Roving reporter Dayna offers some advice to those who are trying to work out where their career path lies.
As a full-time, ever-graduating student, I completed VCE in 2003 and unlike the majority of my year-level then, I had no idea what my career path was going to be. I knew that I loved reading and writing, so I opted to study Journalism and Arts at uni. Unfortunately my somewhat average ENTER scores meant that I had to wait for second round offers.
It was the first year of my entire life that I didn't have that strange-yet-secure sensation that school would be waiting my return after the summer holidays.
Cast your net wide
I applied to every Arts course that would let me study a multitude of subjects that tickled every curious fancy I had. I craved knowledge and the only thing that felt right was to follow my own personal interests, wherever they led me.
With some smart planning and a sprinkle of luck, I was accepted into the Liberal Arts course at university.
For the first year of my 'adult life', I studied literature, history, politics, sociology, art, business, economy, cinematography, writing, cultural studies and advanced research.

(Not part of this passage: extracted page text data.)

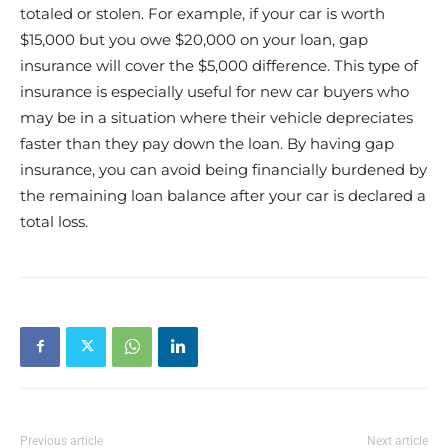
totaled or stolen. For example, if your car is worth
$15,000 but you owe $20,000 on your loan, gap
insurance will cover the $5,000 difference. This type of
insurance is especially useful for new car buyers who
may be in a situation where their vehicle depreciates
faster than they pay down the loan. By having gap
insurance, you can avoid being financially burdened by
the remaining loan balance after your car is declared a
total loss.
Previous article
Next article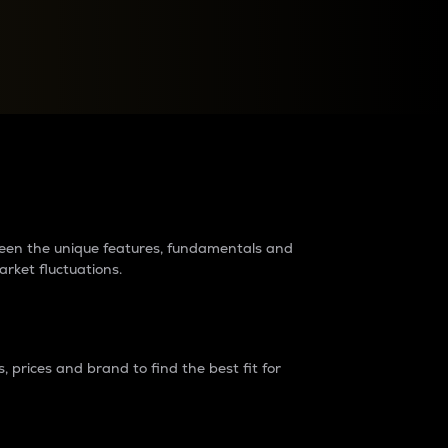
raders?
tween the unique features, fundamentals and
arket fluctuations.
 prices and brand to find the best fit for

Six months into my studies I came to learn that the majority of my former school friends, ones who were accepted into very 'prestigious' courses, had all dropped out or deferred from studies until they'd done some soul-searching.
Picking a path
It was about this time I decided I was going to go on and study writing, my favourite pastime as a child.
Having recently gained my Diploma in Professional Writing and Editing, I found myself slowly but surely inching closer to the career I've always dreamed of having. Of course, at present, I've yet to feel the fame that comes from writing an international best-seller, but I'm finding my life choices coming together and pushing me towards my ambitions.

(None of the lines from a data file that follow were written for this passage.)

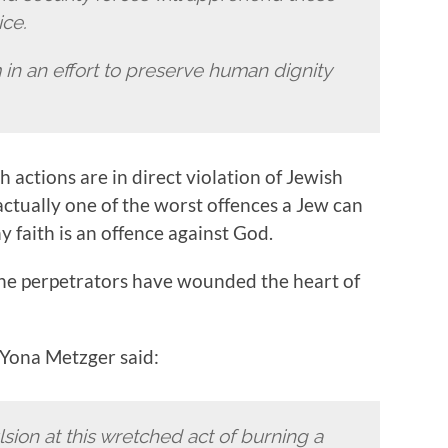
ice.
in an effort to preserve human dignity
 actions are in direct violation of Jewish
actually one of the worst offences a Jew can
y faith is an offence against God.
The perpetrators have wounded the heart of
 Yona Metzger said:
sion at this wretched act of burning a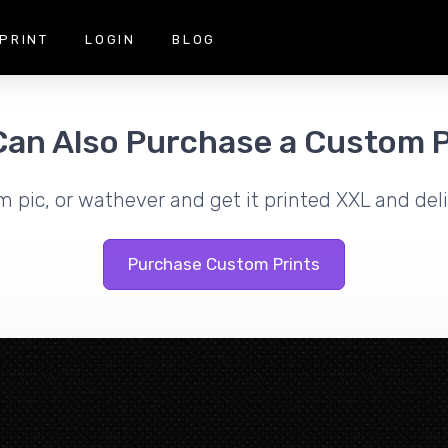
PRINT
LOGIN
BLOG
Can Also Purchase a Custom P
m pic, or wathever and get it printed XXL and deli
Purchase Custom Prints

After starting my writing course, I've gained casual employment at a children's publisher and had the opportunity to meet writers across all genres, not to mention being able to voice my opinion and write articles for youthcentral.
It may not come close to being a world-famous author, but the thrill I get when I see my articles online is rewarding. All of this, in its own special way, has come about from the years I spent asking myself what I wanted out of life.
Dealing with the pressure
The pressure on teens to know their career paths at the age of 17 is absurd. I was only one out of hundreds of people I knew who decided to take their time and not settle for anything less than my own happiness.
For four years since the end of high school, my friends have worked menial jobs in menial places whereas I opted to study. The doors of possibility opened up for me and led me into a world full of opportunities I never could've imagined.
So the advice I have for you, the world-changers of the future, is to take your time! Listen to your inner voice and ask yourself constantly what makes you happy. The race to finish uni first or have the nicest things is only a roadblock that inhibits your personal growth and ultimately your destiny.
My friends have brand new cars and the latest fashions, but I am much stronger because I wake up every day and believe in what I am doing and what I am aiming for.
I feel confident in my work and my choices and I am happy because as I inch ever closer to my chosen career as an author, I am ultimately inching closer to becoming myself.
Wouldn't it have been grand if, when we were children, we could have said, when I grow up, I want to be me!